Things have not been helped by GMail: while it is not my intention to suggest that GMail is any worse than any other implementor, it is the one with which I am currently familiar, and hence the only one whose issues I feel competent to describe:
- You have provided an expired token--refresh it and try again.
- The syntax of your command is incorrect
- The syntax of the token block you provided is incorrect
Finally, it's worth mentioning GMail's "improved user experience", which involves the user going through a quite scary sequence of dialogs that warn of the application deleting all their mail and insist that the user know and trust the program, all the while offering no fewer than three places where they encourage the user to back away... Look, it's fine to warn the user, but the GMail "user experience" looks more like one designed to frighten the average casual user away from allowing access to the application. More corporate heavy-handedness, anyone?
So now we have reached point three in my list of OAUTH2 donkeyisms:
Amazingly, there is more, but if you've read this far in this document, I admire your stamina, and won't burden you with more ranting.
At a personal level, as I remarked above, developing an OAUTH2 client for GMail has been a frustrating, stressful experience that I regard as a complete waste of time I could have spent on any number of other more deserving tasks.
But I'm afraid there's probably little that can be done about it now.

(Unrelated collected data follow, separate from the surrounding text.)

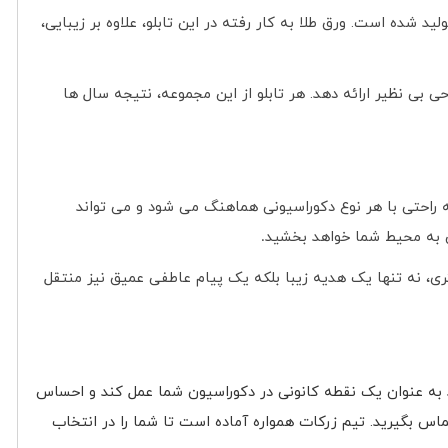
د شده است. ورق طلا به کار رفته در این تابلو، علاوه بر زیبایی،
 بی نظیر ارائه دهد. هر تابلو از این مجموعه، نتیجه سال ها
به راحتی با هر نوع دکوراسیونی هماهنگ می شود و می تواند
ش به محیط شما خواهد بخشید
.
ثری، نه تنها یک هدیه زیبا بلکه یک پیام عاطفی عمیق نیز منتقل
اند به عنوان یک نقطه کانونی در دکوراسیون شما عمل کند و احساس
اس بگیرید. تیم زرکات همواره آماده است تا شما را در انتخاب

The agenda is already written, and the corporate spin machine will probably not even regard this little litany of complaints as worth reading.
I just hope the Internet can cope with this perversion and move past it at some stage.
--David Harris
May 2nd 2022.
I have today attempted to submit my application, Pegasus Mail, to GMail to go through their "validation process". Clicking the button that said, simply enough, "Publish App" took me to a bewildering, convoluted multi-list screen of different terms, conditions and requirements--even including the demand that I make a Youtube video showing the code operating (seriously?!).
That, while burdensome, confusing and complicated would probably have been manageable--and of course, it's all freighted in terms of "protecting GMail users' data", so you cannot be seen to criticize it without appearing to be somehow irresponsible... But right at the end is the sucker punch--Google will charge you from "$10,000 to $75,000 or more" (their words, not mine) for this, and will require you to go through the process (and of course, pay the fee) annually.
I refer you back to my original contention that OAUTH2 is a step towards an Internet completely controlled by large corporations: perhaps you thought that statement was an exaggeration when you read it then--do you still think that now?